• **PROBLEM DESCRIPTION**:
Look through the listing below and report the lines that have the word "operational" in them.

• **DATASET EXCERPTS**:
____________

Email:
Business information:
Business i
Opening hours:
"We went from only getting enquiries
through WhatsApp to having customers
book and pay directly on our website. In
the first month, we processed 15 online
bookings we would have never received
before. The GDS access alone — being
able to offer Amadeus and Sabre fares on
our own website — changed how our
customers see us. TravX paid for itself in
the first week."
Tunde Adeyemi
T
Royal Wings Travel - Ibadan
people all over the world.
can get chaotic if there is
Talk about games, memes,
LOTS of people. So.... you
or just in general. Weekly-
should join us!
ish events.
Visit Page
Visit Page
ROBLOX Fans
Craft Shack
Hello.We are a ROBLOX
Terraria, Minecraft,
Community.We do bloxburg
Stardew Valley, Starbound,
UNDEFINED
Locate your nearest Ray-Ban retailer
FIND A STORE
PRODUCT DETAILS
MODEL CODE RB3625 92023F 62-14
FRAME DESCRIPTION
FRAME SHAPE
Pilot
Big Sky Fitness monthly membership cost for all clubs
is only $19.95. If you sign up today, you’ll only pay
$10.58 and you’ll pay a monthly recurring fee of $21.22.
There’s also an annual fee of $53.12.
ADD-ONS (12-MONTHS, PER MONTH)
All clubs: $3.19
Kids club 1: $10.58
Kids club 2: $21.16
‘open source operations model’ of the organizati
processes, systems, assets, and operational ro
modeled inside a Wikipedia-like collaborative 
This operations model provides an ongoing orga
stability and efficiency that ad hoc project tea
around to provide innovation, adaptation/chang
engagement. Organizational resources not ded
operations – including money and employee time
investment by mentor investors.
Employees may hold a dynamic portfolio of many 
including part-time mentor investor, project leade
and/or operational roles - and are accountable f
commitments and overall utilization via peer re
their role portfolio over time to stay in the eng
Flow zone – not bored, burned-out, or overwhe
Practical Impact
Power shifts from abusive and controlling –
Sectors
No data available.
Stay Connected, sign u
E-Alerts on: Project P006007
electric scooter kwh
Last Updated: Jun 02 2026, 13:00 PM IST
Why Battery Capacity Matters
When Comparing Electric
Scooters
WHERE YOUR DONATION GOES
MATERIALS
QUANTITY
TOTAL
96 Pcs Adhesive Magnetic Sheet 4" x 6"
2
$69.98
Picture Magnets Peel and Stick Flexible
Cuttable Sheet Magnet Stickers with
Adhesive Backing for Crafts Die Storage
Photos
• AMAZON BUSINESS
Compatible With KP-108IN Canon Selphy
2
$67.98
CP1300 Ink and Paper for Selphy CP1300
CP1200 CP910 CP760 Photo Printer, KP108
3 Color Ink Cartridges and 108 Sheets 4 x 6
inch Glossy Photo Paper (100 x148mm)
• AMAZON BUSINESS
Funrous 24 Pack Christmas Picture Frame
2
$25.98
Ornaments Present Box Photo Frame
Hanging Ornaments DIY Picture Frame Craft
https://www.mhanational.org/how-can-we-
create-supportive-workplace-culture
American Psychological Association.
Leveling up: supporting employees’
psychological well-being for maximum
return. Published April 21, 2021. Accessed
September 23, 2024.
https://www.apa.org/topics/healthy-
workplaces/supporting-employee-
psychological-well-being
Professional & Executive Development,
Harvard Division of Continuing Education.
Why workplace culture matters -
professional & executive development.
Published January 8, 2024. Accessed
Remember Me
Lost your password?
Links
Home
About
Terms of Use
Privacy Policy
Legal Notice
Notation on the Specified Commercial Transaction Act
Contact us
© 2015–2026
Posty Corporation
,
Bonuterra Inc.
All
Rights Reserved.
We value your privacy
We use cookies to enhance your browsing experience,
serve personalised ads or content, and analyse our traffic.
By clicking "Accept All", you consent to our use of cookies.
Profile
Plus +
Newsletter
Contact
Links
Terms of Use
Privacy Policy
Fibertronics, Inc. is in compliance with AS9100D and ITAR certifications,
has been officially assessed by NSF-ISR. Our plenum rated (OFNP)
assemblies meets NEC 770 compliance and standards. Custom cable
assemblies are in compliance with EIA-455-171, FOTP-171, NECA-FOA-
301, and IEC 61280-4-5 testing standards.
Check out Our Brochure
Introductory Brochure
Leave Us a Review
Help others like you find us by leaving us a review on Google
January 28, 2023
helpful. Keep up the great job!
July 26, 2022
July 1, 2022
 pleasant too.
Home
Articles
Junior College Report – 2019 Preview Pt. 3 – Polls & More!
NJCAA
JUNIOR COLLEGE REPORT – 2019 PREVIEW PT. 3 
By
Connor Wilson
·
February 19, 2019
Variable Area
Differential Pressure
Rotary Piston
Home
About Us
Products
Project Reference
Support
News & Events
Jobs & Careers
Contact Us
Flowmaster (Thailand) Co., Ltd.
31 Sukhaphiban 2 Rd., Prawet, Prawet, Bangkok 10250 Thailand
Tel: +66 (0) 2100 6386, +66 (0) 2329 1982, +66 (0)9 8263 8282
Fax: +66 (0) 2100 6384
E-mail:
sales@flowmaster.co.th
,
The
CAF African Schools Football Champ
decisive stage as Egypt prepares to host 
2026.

____________

• **WRITTEN REPLY**:
processes, systems, assets, and operational ro
and/or operational roles - and are accountable f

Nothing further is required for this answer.